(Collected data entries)

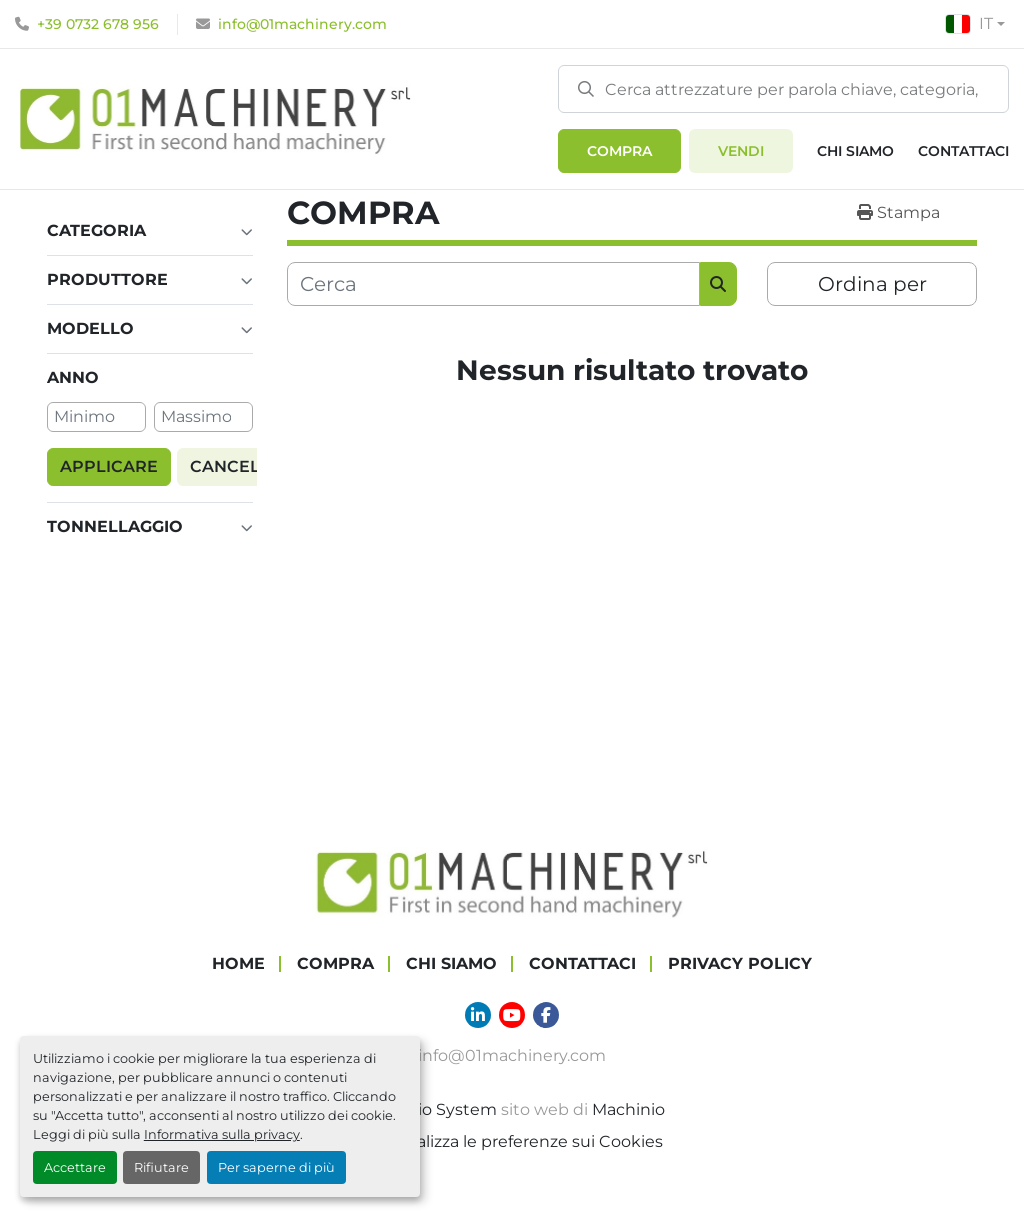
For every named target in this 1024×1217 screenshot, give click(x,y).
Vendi (741, 151)
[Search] (783, 89)
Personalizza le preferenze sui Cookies (512, 1140)
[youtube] (512, 1014)
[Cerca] (493, 284)
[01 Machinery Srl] (512, 880)
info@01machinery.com (302, 24)
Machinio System (428, 1108)
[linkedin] (478, 1014)
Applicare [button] (109, 465)
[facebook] (546, 1014)
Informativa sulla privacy (222, 1134)
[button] (619, 151)
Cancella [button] (236, 465)
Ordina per (872, 284)
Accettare (75, 1167)
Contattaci (963, 151)
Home (238, 962)
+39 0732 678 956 (98, 24)
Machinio (628, 1108)
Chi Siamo (855, 151)
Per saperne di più (276, 1167)
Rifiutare (161, 1167)
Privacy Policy (740, 962)
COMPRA (619, 151)
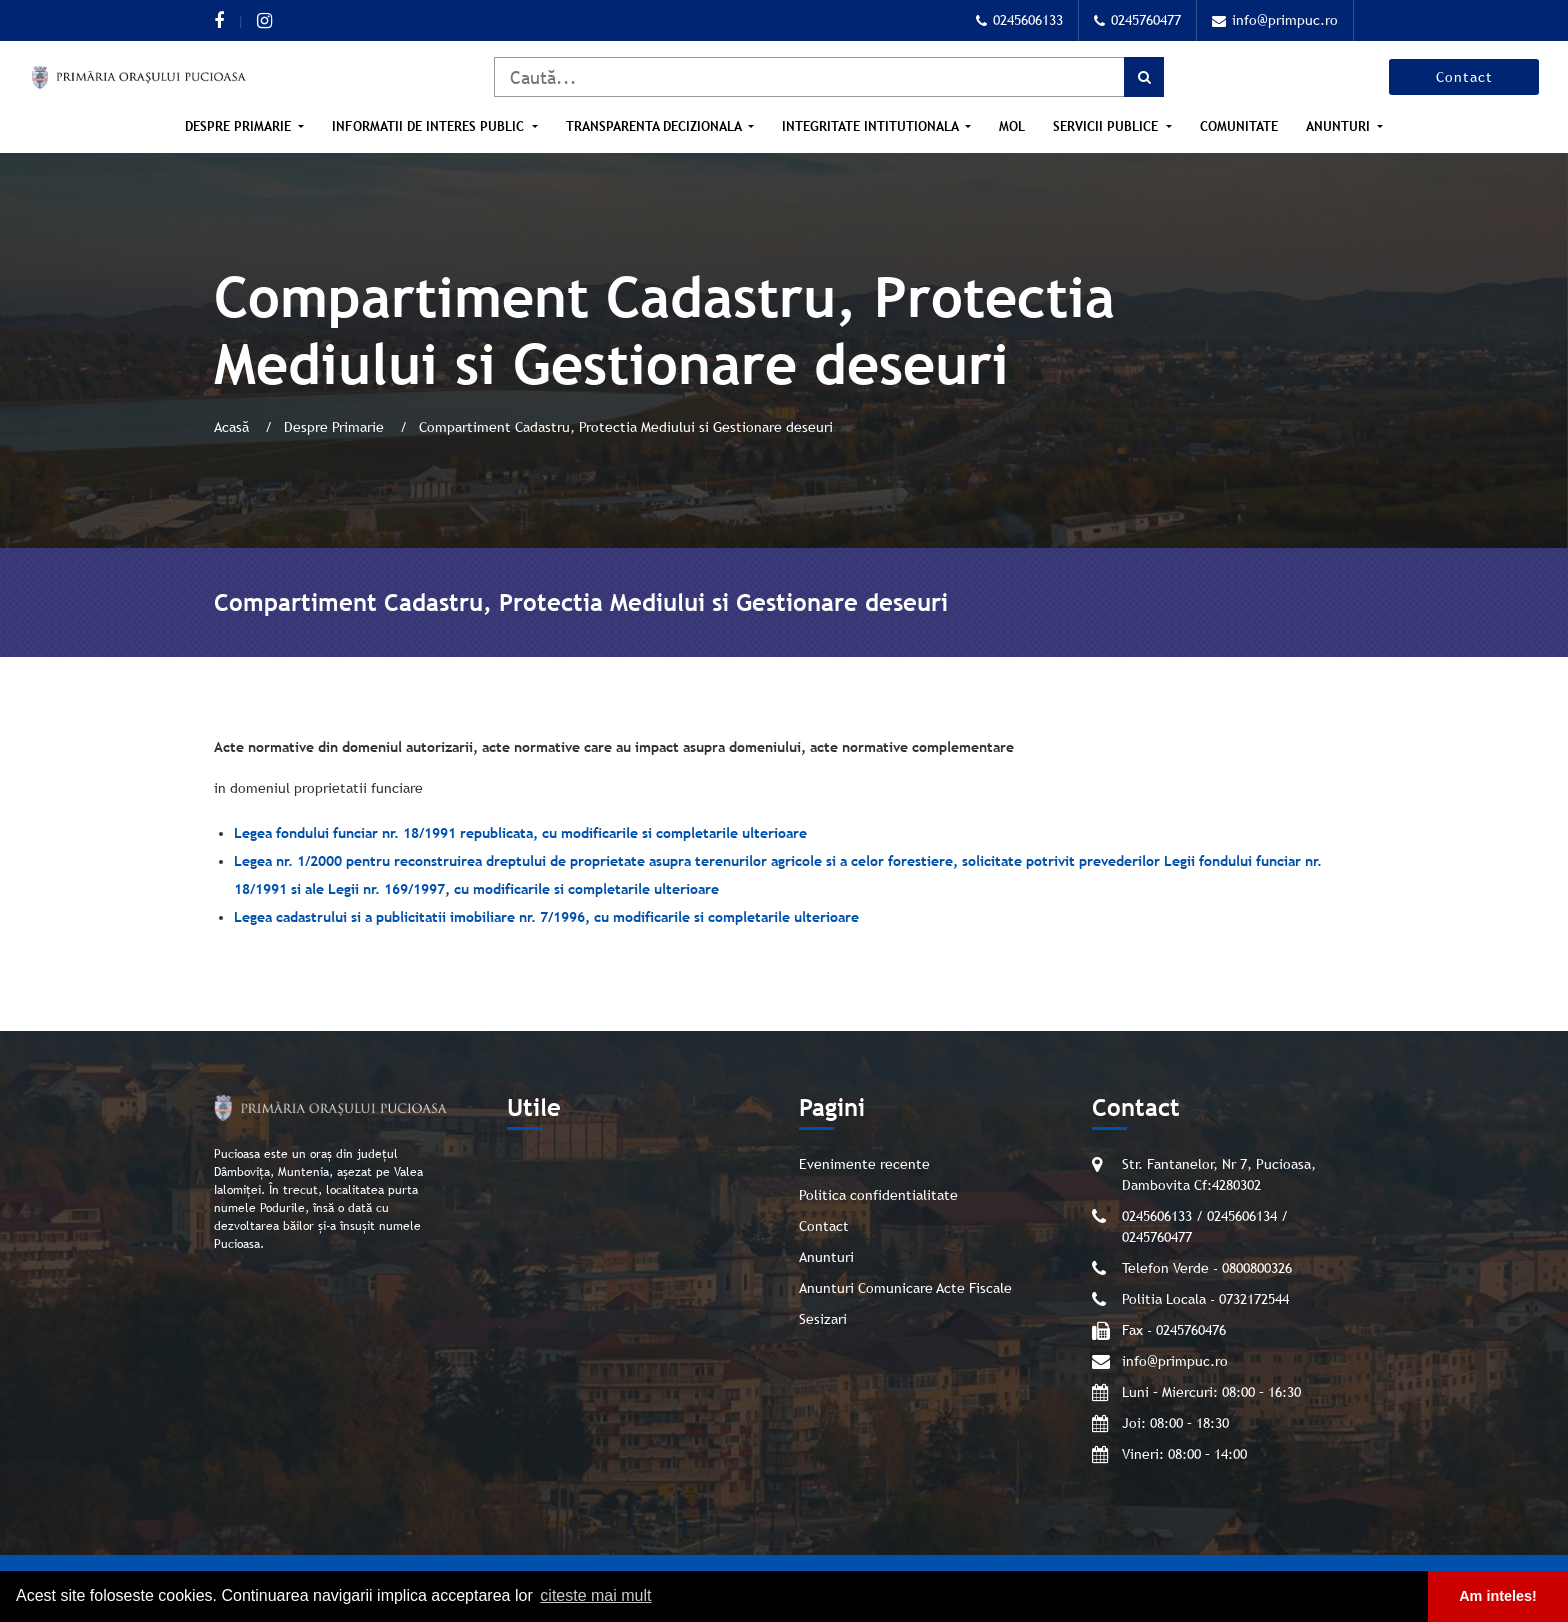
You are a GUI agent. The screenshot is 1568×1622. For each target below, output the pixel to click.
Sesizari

What to produce
Print, without alteration, only the lines above between the one holding "Machinio System (428, 1108)" and the one holding "COMPRA (619, 151)", inclusive.

Solution
Machinio System (428, 1108)
[linkedin] (478, 1014)
Applicare [button] (109, 465)
[facebook] (546, 1014)
Informativa sulla privacy (222, 1134)
[button] (619, 151)
Cancella [button] (236, 465)
Ordina per (872, 284)
Accettare (75, 1167)
Contattaci (963, 151)
Home (238, 962)
+39 0732 678 956 (98, 24)
Machinio (628, 1108)
Chi Siamo (855, 151)
Per saperne di più (276, 1167)
Rifiutare (161, 1167)
Privacy Policy (740, 962)
COMPRA (619, 151)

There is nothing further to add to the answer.